The objective of this experiment was to reassert that mutation of PUC19 really does occur. The PUC19 sample was obtained from an E. coli bacteria whose LacZ gene had been mutated and hence it was non functional. Production of β-galactosidase had, therefore, stopped. The main idea of this experiment was to reverse this mutation so that the gene can regain its ability to produce β-galactosidase. The production of β galactosidase is indicated by presence of blue colonies on the plate which results from the cleavage of X-galactosidase which is colorless into galactosidase which is blue in color.
The Puc19M was heated to denature the double stranded DNA and placed on a tube containing ice. An annealing buffer, together with a mutagenesis primer was added during which, the annealing buffer helped in bringing the primer and the single strand DNA into consistency. The mutagenesis primer was added to perform reverse functions to the mutated gene in order to make it functional. A selection primer was also added to alter the restriction site of the plasmid thus allowing the synthesis of a new circular DNA strand.
A synthesizing buffer was added to provide the suitable environment required for the synthesis of the new DNA strand. The addition of T4 DNA polymerase was to facilitate the hybridization of the old and the new DNA strands. T4 DNA ligase was as well used to join the two ends of the new DNA strand. The DNA obtained was introduced into E.coli mutS since they lack the gene responsible for repair of mismatched sequences. Hence, the new DNA strand could not be repaired.
After electroporating the mixture overnight, a pellet was formed onto which, a cell suspension was added to prevent enzymatic reactions. The cell was lysed to obtain the plasmid DNA. Addition of an alkaline solution was to get rid of all the membrane proteins that could have been present. The solution was then neutralized.

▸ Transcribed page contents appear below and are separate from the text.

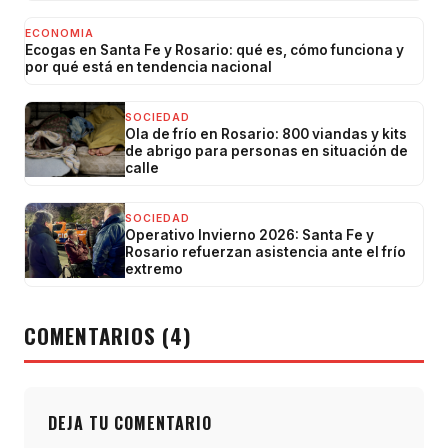
ECONOMIA
Ecogas en Santa Fe y Rosario: qué es, cómo funciona y
por qué está en tendencia nacional
SOCIEDAD
Ola de frío en Rosario: 800 viandas y kits
de abrigo para personas en situación de
calle
SOCIEDAD
Operativo Invierno 2026: Santa Fe y
Rosario refuerzan asistencia ante el frío
extremo
COMENTARIOS (4)
DEJA TU COMENTARIO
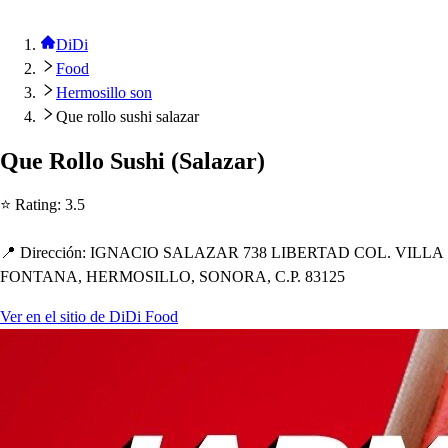
DiDi
Food
Hermosillo son
Que rollo sushi salazar
Que Rollo Su
s
h
i
(
Salazar
)
⭐ Ra
t
ing
:
3.5
📍 Dirección
:
IGNACIO SALAZAR 738 LIBERTAD COL. VILLA
FONTANA, HERMOSILLO, SONORA, C.P. 83125
Ver en el sitio de DiDi Food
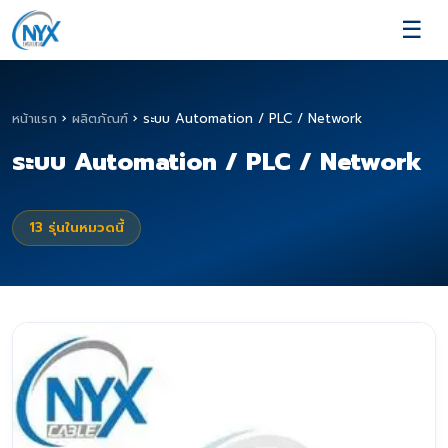
☰
หน้าแรก
›
ผลิตภัณฑ์
›
ระบบ Automation / PLC / Network
ระบบ Automation / PLC / Network
13
รุ่นในหมวดนี้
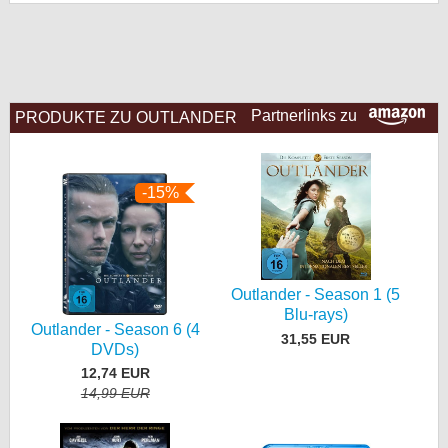
bei X
bei Facebook
Partnerlinks zu
PRODUKTE ZU OUTLANDER
Kontakt
Nutzungsbedingungen
-15%
Datenschutz
Cookie-Einstellungen
Outlander - Season 1 (5
Impressum
Blu-rays)
Outlander - Season 6 (4
31,55 EUR
Desktop-Ansicht
DVDs)
myFanbase
12,74 EUR
14,99 EUR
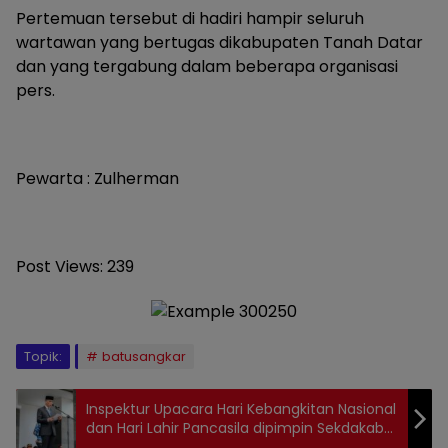
Pertemuan tersebut di hadiri hampir seluruh
wartawan yang bertugas dikabupaten Tanah Datar
dan yang tergabung dalam beberapa organisasi
pers.
Pewarta : Zulherman
Post Views:
239
Topik:
batusangkar
Inspektur Upacara Hari Kebangkitan Nasional
dan Hari Lahir Pancasila dipimpin Sekdakab
Solok Medison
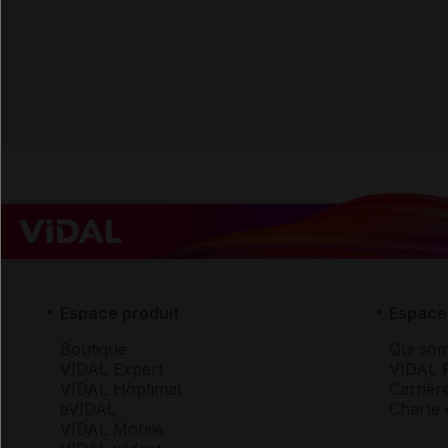
Espace produit
Espace 
Boutique
Qui so
VIDAL Expert
VIDAL 
VIDAL Hoptimal
Carrièr
eVIDAL
Charte 
VIDAL Mobile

The column that had been prepared during centrifugation was inserted into a tube as the supernatant was discarded so that the DNA could be left stuck in the resin. Ethanol was used to dissolve away any impurities but after the solution had been centrifuged two more times. Centrifugation was performed one more time to further remove any unwanted materials. This was followed by the transfer of the spin into a smaller centrifuge tube where water that had been freed of nuclease, was added to wash away resin from the DNA. This process was carried out in the microcentrifuge tube for one minute.

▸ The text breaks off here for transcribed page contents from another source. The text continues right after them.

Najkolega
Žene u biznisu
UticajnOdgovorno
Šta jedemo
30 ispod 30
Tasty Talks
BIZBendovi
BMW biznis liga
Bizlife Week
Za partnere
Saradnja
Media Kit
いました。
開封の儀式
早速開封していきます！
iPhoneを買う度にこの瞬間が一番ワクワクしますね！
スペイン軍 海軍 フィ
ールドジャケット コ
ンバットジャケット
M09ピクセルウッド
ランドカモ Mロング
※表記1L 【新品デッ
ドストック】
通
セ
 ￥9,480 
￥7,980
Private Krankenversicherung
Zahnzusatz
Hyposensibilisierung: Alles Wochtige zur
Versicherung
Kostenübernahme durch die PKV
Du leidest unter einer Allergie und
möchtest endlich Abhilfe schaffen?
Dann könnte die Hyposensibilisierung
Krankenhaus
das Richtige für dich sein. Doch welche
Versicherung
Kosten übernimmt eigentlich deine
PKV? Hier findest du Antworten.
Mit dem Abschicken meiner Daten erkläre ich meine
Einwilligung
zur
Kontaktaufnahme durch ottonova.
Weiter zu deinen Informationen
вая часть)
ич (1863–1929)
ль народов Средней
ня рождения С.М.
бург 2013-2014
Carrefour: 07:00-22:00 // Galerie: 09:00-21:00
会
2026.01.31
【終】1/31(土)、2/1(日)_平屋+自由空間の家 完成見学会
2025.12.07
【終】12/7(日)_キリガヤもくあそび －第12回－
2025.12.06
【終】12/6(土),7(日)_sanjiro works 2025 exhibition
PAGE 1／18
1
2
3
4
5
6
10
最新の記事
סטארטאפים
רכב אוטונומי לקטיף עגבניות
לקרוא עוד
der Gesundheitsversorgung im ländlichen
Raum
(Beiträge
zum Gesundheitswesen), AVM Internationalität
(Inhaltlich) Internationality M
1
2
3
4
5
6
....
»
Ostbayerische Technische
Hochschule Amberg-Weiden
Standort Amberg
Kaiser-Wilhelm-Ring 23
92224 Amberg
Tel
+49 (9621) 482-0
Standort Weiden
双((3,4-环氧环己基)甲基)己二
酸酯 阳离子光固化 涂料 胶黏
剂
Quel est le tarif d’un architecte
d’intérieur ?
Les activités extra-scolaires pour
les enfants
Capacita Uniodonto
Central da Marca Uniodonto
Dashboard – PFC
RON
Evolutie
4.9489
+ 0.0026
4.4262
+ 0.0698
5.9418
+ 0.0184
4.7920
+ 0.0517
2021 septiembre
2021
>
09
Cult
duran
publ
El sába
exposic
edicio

A NdeI digest procedure, using the newly formed DNA, was then carried out. The new DNA was used because, unlike the old DNA strand, it does not have restriction sites for NdeI. The procedure involved addition of the plasmid DNA sample into a buffer containing sterilized water and incubating the solution for 2 hours.
Due to the lack of restriction site for NdeI in the new DNA strand, the new Puc19 will remain in its circular form and as a result, the LacZ genes present in the Puc19 will still be active due to the lack of NdeI restriction site which would have, otherwise, hindered the functioning of the LacZ genes. As a result, the ability of the genes to produce β galactose would be restored which, as discussed earlier, was evidenced by the appearance of blue colonies on the plate.